Source records
Segment Open
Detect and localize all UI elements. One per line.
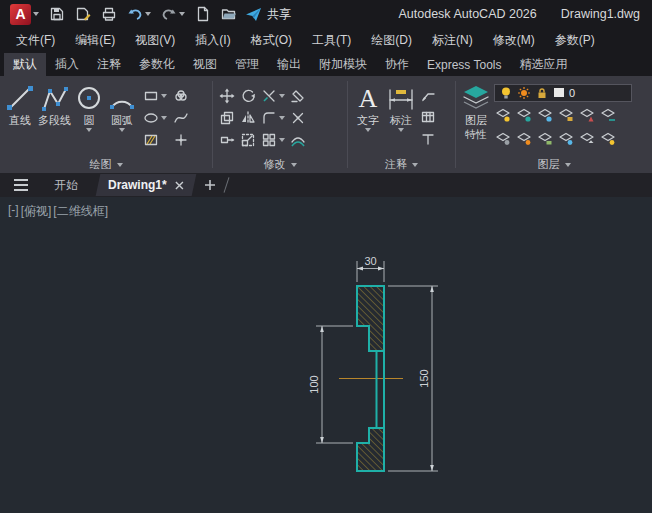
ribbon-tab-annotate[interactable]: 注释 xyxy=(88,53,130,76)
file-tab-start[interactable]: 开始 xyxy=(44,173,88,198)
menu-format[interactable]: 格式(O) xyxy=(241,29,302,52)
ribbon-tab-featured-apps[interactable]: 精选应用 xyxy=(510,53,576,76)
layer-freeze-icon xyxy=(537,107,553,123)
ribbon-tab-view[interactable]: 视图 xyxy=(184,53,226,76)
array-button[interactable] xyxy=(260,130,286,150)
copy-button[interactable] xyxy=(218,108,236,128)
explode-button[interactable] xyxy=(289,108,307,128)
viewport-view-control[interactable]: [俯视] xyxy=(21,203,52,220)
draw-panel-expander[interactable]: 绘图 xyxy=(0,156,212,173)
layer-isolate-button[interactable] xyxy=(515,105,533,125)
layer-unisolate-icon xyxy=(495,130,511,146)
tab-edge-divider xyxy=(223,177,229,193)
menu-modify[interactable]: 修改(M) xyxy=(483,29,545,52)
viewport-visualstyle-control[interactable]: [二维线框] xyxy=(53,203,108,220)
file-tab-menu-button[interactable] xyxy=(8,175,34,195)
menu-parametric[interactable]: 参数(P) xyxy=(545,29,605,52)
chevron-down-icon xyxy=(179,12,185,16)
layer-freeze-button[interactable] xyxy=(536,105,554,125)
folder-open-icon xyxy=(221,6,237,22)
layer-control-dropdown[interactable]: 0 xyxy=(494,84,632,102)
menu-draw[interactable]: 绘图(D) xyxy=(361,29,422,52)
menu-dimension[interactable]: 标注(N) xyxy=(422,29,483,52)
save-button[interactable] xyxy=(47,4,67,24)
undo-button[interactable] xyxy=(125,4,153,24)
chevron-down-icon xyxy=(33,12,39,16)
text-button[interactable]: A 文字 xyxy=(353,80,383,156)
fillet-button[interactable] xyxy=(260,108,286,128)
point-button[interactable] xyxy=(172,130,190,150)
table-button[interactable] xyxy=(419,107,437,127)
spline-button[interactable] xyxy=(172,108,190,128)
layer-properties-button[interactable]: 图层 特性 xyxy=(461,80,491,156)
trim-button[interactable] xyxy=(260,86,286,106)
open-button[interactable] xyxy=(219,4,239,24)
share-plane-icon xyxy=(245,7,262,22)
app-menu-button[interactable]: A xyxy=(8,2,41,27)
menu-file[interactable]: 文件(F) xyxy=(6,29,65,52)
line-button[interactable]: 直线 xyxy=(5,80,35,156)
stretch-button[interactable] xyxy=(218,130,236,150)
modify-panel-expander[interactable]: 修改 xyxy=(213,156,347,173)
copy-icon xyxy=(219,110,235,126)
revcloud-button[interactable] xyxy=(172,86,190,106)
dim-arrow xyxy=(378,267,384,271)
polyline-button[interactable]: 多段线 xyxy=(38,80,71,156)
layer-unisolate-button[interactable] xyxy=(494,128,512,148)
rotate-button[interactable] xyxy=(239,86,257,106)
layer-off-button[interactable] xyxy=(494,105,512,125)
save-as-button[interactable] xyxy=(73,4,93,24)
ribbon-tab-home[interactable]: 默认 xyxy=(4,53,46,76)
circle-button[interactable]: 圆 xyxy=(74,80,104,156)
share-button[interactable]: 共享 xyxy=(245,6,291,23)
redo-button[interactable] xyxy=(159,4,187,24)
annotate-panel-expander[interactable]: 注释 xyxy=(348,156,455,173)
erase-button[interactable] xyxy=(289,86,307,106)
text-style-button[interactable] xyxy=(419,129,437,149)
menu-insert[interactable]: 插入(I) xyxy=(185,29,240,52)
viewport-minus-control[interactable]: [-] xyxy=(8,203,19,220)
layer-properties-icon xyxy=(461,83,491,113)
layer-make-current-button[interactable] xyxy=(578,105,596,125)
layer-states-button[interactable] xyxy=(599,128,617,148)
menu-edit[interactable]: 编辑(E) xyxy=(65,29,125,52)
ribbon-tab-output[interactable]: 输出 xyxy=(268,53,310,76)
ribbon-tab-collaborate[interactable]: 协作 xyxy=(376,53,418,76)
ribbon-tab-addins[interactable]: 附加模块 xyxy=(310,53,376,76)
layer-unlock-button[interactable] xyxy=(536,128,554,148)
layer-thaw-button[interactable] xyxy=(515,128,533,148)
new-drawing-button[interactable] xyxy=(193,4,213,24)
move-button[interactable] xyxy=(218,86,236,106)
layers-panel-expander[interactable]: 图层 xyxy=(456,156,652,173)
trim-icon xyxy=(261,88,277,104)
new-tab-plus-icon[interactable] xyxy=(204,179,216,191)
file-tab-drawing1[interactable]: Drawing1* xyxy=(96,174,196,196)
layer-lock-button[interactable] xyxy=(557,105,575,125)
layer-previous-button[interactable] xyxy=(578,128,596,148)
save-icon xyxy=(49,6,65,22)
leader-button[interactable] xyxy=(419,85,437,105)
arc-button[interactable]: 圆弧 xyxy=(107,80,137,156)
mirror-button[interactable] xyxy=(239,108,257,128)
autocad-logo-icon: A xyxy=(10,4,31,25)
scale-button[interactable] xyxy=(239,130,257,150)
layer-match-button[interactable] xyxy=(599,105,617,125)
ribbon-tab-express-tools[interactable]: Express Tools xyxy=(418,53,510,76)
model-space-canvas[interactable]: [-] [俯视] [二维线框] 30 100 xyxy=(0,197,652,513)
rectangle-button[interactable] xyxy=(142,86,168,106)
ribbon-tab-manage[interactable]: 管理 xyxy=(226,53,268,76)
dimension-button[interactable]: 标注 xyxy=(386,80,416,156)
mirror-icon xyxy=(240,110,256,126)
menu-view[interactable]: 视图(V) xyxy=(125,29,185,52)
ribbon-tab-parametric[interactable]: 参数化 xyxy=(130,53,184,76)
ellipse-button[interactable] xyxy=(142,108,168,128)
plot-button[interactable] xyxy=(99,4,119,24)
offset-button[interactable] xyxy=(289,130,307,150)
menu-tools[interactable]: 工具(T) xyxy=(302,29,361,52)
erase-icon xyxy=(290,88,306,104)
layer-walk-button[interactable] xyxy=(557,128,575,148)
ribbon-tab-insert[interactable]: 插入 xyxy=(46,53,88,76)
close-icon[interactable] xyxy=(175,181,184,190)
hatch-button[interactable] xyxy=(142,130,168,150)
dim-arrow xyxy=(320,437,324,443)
Segment Closed
Using the records above, count the lines containing "二维线框". Give no words besides the number.

2